Swedish progressive house supergroup Swedish House Mafia have released one studio album, two compilation albums, two live albums, two EPs, ten singles, and nine music videos. The trio formed during the mid-2000s whilst touring together and assisting each other in music production, and released the single "Leave the World Behind" in 2009, although all were assigned individual artist credits for the song.

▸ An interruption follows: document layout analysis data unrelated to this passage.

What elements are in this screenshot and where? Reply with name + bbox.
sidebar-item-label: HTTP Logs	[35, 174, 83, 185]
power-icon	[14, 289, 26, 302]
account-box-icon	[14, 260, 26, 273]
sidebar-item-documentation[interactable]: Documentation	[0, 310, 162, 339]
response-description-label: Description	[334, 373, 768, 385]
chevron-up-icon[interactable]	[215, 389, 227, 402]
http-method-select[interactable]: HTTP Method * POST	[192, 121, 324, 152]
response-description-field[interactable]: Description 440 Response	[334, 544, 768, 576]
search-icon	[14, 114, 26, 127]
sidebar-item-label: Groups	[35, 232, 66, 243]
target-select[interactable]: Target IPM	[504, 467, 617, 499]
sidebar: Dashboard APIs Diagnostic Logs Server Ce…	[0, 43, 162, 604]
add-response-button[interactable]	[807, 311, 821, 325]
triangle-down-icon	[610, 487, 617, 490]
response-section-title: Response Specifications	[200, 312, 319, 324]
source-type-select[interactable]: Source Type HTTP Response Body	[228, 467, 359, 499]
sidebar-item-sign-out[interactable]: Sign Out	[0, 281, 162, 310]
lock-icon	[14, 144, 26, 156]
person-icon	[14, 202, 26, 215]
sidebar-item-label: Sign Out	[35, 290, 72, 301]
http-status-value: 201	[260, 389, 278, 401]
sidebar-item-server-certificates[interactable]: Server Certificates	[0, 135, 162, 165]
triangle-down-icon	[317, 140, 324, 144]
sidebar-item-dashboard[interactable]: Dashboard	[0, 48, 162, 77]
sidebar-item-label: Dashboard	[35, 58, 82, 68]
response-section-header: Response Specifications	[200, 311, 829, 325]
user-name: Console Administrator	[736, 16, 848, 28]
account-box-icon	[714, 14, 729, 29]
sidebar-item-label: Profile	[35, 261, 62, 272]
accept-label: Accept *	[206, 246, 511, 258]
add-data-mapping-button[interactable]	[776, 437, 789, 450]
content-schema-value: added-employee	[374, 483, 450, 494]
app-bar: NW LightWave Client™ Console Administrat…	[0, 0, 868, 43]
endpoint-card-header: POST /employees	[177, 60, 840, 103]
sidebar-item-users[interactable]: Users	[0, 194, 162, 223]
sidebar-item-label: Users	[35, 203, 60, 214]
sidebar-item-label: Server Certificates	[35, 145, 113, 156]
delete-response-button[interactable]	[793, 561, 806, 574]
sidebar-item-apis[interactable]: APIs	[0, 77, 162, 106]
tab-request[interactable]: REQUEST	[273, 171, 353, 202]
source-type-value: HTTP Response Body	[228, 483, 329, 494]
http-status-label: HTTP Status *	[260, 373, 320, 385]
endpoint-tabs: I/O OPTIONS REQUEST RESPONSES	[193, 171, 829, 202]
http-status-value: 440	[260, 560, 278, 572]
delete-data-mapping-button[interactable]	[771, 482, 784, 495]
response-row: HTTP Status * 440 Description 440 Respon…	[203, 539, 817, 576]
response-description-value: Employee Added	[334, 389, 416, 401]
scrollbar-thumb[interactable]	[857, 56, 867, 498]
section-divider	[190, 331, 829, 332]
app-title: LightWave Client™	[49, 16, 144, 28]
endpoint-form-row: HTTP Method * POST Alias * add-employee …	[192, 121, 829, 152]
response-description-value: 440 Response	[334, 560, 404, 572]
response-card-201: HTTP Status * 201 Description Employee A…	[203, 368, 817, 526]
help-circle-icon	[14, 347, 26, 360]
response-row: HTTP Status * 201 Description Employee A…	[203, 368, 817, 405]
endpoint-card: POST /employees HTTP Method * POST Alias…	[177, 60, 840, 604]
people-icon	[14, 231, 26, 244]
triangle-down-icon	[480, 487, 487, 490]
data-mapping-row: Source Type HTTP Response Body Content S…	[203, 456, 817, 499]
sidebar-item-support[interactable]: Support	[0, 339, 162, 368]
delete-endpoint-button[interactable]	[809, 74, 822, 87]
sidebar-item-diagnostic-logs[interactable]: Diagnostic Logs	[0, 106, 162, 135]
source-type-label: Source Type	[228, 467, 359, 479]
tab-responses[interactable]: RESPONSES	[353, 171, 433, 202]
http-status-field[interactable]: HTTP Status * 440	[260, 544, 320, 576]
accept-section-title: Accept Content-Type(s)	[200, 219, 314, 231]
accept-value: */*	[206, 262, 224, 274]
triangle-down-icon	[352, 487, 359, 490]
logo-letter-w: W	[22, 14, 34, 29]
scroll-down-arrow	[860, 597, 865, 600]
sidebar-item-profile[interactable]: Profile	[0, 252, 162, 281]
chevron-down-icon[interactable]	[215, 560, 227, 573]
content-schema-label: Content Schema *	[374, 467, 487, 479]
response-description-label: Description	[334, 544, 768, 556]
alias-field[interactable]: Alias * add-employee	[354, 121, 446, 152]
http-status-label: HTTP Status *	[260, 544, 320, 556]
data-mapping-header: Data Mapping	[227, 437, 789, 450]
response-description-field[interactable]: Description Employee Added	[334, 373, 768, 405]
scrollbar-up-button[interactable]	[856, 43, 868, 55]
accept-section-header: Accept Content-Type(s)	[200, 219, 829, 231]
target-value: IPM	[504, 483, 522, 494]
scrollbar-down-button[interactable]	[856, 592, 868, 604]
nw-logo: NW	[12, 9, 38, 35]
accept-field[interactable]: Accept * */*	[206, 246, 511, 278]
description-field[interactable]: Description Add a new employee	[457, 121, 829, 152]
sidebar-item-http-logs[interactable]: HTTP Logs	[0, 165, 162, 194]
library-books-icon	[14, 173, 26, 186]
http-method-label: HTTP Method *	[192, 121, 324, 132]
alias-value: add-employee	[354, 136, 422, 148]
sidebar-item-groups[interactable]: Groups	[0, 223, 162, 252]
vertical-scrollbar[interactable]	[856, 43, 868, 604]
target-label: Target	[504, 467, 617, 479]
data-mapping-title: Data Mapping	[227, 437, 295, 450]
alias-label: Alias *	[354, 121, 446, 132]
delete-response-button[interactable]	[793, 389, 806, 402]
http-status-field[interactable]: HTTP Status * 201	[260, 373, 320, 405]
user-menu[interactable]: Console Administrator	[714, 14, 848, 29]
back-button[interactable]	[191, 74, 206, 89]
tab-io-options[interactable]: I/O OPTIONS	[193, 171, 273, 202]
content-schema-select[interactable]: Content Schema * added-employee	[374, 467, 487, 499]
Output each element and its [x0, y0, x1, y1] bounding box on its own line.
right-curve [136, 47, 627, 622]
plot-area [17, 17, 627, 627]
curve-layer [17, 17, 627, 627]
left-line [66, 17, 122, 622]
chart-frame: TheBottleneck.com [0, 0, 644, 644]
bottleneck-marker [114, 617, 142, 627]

The group itself rose to prominence after performing a DJ set at the Cream Amnesia nightclub in Ibiza in 2008, and were later signed by record label EMI in 2010. Until One, a compilation album containing both their own material and mixes of songs by other artists, peaked at number 13 in Sweden and in the top ten of the album charts of The Netherlands and the Flanders region of Belgium: two singles, "One" and "Miami 2 Ibiza", both attained chart success across Europe, with the former topping the Dutch Top 40 and the latter reaching the top five of the Flanders chart, Irish Singles Chart and UK Singles Chart. "One" and "Miami 2 Ibiza" were certified septuple and quintuple platinum in Sweden by the International Federation of the Phonographic Industry (IFPI).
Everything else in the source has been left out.